### THE PROBLEM
From the first line of the entries below, reproduce everything exactly through the line with "確認プロセスが遅延し、販売者のユーザー エクスペリエ", and nothing more.
[Opening INFORMATION GIVEN section]
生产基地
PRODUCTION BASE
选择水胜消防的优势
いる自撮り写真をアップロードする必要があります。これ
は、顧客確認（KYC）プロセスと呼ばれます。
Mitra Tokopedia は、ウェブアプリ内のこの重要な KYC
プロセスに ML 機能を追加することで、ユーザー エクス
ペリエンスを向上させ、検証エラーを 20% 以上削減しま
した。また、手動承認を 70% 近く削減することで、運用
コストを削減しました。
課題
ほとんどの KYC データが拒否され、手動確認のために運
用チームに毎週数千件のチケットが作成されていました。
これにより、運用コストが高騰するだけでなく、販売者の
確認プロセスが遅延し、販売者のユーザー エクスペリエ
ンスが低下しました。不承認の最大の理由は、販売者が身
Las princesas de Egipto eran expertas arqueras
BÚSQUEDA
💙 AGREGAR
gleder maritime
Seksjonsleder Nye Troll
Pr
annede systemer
[Closing INFORMATION GIVEN section]
### ANSWER
生产基地
PRODUCTION BASE
选择水胜消防的优势
いる自撮り写真をアップロードする必要があります。これ
は、顧客確認（KYC）プロセスと呼ばれます。
Mitra Tokopedia は、ウェブアプリ内のこの重要な KYC
プロセスに ML 機能を追加することで、ユーザー エクス
ペリエンスを向上させ、検証エラーを 20% 以上削減しま
した。また、手動承認を 70% 近く削減することで、運用
コストを削減しました。
課題
ほとんどの KYC データが拒否され、手動確認のために運
用チームに毎週数千件のチケットが作成されていました。
これにより、運用コストが高騰するだけでなく、販売者の
確認プロセスが遅延し、販売者のユーザー エクスペリエ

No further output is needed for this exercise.